My mother drew up her directives in the 1980s, when she was a volunteer in the critical care lounge of her local hospital. She once watched, appalled, as an adult daughter threw a coffeepot at her brother for suggesting that their comatose mother’s respirator be turned off. Because the siblings could not agree and the patient had no living will, she was kept hooked up to machines for another two weeks at a cost (then) of nearly $80,000 to Medicare and $20,000 to her family — even though her doctors agreed there was no hope.
The worst imaginable horror for my mother was that she might be kept alive by expensive and painful procedures when she no longer had a functioning brain. She was equally horrified by the idea of family fights around her deathbed. “I don’t want one of you throwing a coffeepot at the other,” she told us in a half-joking, half-serious fashion.
There is a clear contradiction between the value that American society places on personal choice and Americans’ reluctance to make their own decisions, insofar as possible, about the care they will receive as death nears. Obviously, no one likes to think about sickness and death. But the politicization of end-of-life planning and its entwinement with religion-based culture wars provide extra, irrational obstacles to thinking ahead when it matters most.
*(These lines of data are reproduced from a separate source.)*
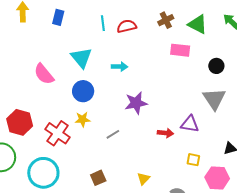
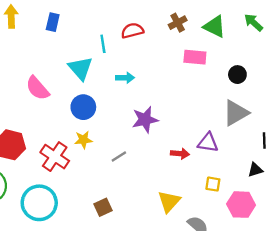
cyan line: (103, 23) -> (103, 44), moved
gray triangle: (214, 99) -> (236, 113), turned 35
yellow triangle: (143, 179) -> (169, 202), moved, size x1.5

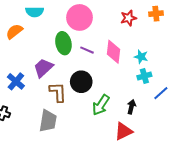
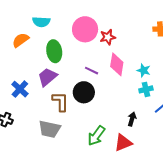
red star: (128, 18) -> (108, 37), moved
green ellipse: (63, 43) -> (54, 51), moved
purple line: (87, 50) -> (92, 71), moved
green arrow: (101, 105) -> (96, 136), moved
gray trapezoid: (48, 121) -> (50, 129), turned 90

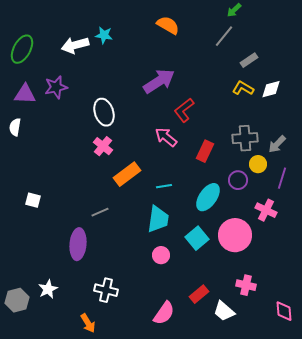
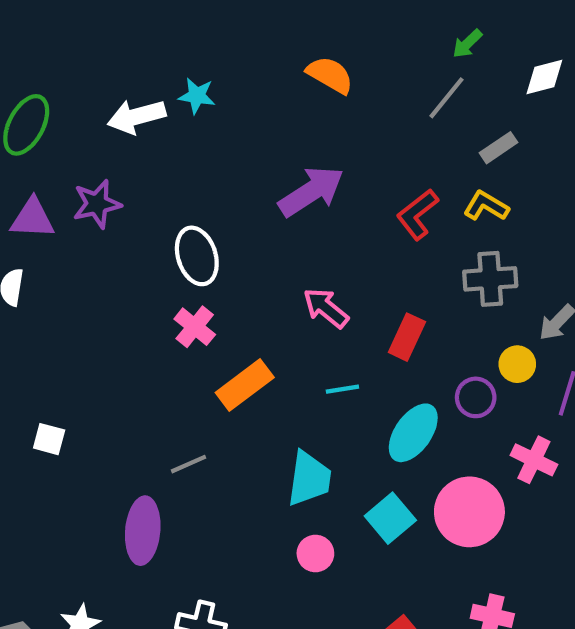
white diamond: (271, 89) -> (544, 77), moved
red L-shape: (184, 110) -> (417, 214), moved
gray cross: (245, 138) -> (490, 279), moved
cyan line: (164, 186) -> (342, 389), moved

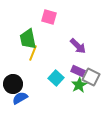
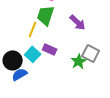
green trapezoid: (28, 39) -> (46, 15), moved, turned 30
purple rectangle: (78, 71) -> (50, 49), moved
cyan square: (56, 78) -> (33, 54), moved

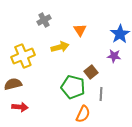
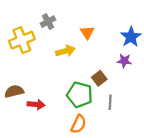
yellow cross: (23, 56) -> (22, 40), moved
red arrow: (20, 107) -> (36, 104), moved
orange semicircle: (83, 114) -> (79, 124), moved

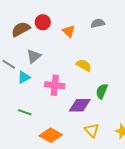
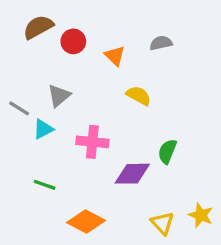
brown semicircle: (21, 29) -> (38, 27), moved
yellow semicircle: (84, 65) -> (139, 96), moved
yellow triangle: (92, 130) -> (163, 223), moved

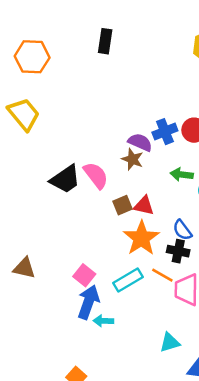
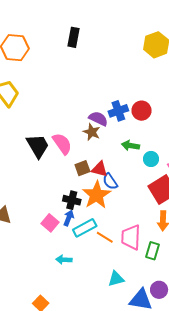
black trapezoid: (65, 179) -> (38, 146), turned -88
blue semicircle: (182, 230) -> (110, 181), moved
black cross: (178, 251) -> (72, 200), moved
orange line: (162, 275) -> (105, 237), moved
blue arrow: (88, 302) -> (69, 218), moved, size x0.6

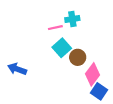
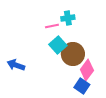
brown circle: (78, 57) -> (73, 54), size x1.5
blue square: (99, 91) -> (82, 86), moved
As someone over 65, I do not consider it my duty to die for the convenience of society. I do consider it my duty, to myself and younger generations, to follow the example my mother set by doing everything in my power to ensure that I will never be the object of medical intervention that cannot restore my life but can only prolong a costly living death.
Susan Jacoby is the author of “Never Say Die: The Myth and Marketing of the New Old Age.”